Economic Analysis with News Sources#

New analytical techniques have increased the role of non-traditional data sources for economic analysis, including text-based data. This research explores the use of text-based data from news articles, using natural language processing (NLP), to fill key data gaps on economic sentiments and prices, offering insights into relevant economic trends across the Pacific region.

Data Sources#

The Pacific region hosts a substantial corpus of accessible English-based content from newspapers and international news platforms, providing an opportunity to generate timely, comprehensive indicators of economic and political trends.
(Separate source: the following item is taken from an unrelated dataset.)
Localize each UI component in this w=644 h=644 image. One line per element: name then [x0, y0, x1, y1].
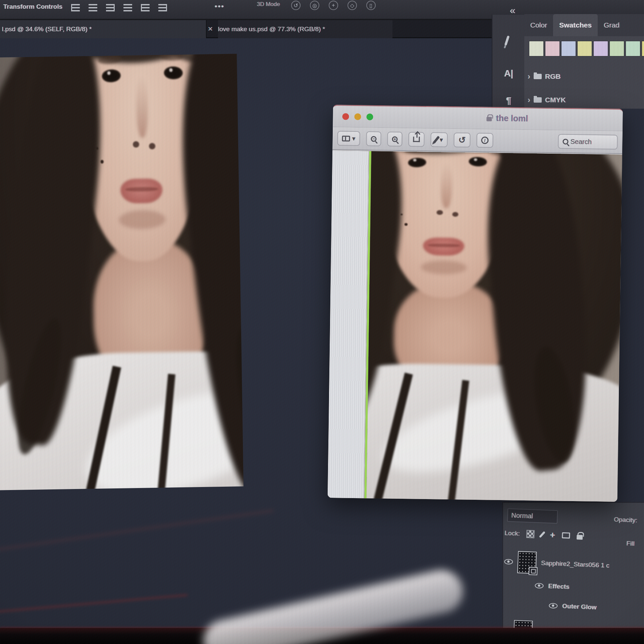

Specifically, local news outlets from Pacific Island Countries (PICs), complemented by regional sources such as the Pacific Islands News Association (PINA), ABC Australia (ABC AU), and Radio New Zealand (RNZ), were selected due to their robust coverage and reliability. We used web-scraping techniques to extract articles from the selected sources, before organizing the contents into structured datasets.

Table 1: News Sources by Country

Country

Newspaper/Media Source

Number of Articles

From

Fiji

Fiji Sun

46,350

2008-05-27

Pacific

Pacific Islands News Association (PINA)

26,151

2011-11-19

Australian Broadcasting Corporation (ABC AU)

16,297

2003-02-19

Radio New Zealand (RNZ)

18,160

2015-02-18

Papua New Guinea

Post Courier

6,278

2016-04-08

PNG Business News

2,197

2019-05-24

Samoa

Samoa Observer

35,489

2012-01-01

Solomon Islands

Solomon Islands Broadcasting Corporation (SIBC)

9,062

2013-12-04

Solomon Times

11,139

2007-04-14

Solomon Star

14,484

2014-04-10

The Island Sun

9,117

2017-09-01

Tonga

Matangi Tonga Online

14,071

N/A

Vanuatu

The Daily Post

29,469

2014-04-08

Vanuatu Business Review

577

2020-04-27

Total

238,941

Methods#

Economic Policy Uncertainty Index (EPU) Index#

One of the most influential applications of exploiting text data in economics is the Economic Policy Uncertainty (EPU) index first developed by Baker et al. [2016]. In the initial application, an index of policy uncertainty was constructed based on analyzing the frequency of keywords related to economics, policy, and uncertainty in news articles. The authors found periods of elevated policy uncertainty to be strongly associated with declining in investment and employment, highlighting the negative impact of uncertainty on economic decision-making.

The construction of the EPU index follows a systematic approach where a news article must meet three criteria by containing at least one keyword from economic, policy, and uncertainty categories. Once the relevant news articles are identified, the EPU index is constructed through the following steps:

Table 2: EPU Index Keywords

Category

Words

Economic

“economy”, “economic”, “economics”, “business”, “finance”, “financial”

Policy

“government”, “governmental”, “authorities”, “minister”, “ministry”,”parliament”, “parliamentary”, “tax”, “regulation”, “legislation”, “central bank”, “imf”, “international monetary fund”, “world bank”

Uncertainty

“uncertain”, “uncertainty”, “uncertainties”, “unknown”, “unstable” “unsure”, “undetermined”, “risky”, “risk”, “not certain”, “non-reliable”, “fluctuations”, “unpredictable”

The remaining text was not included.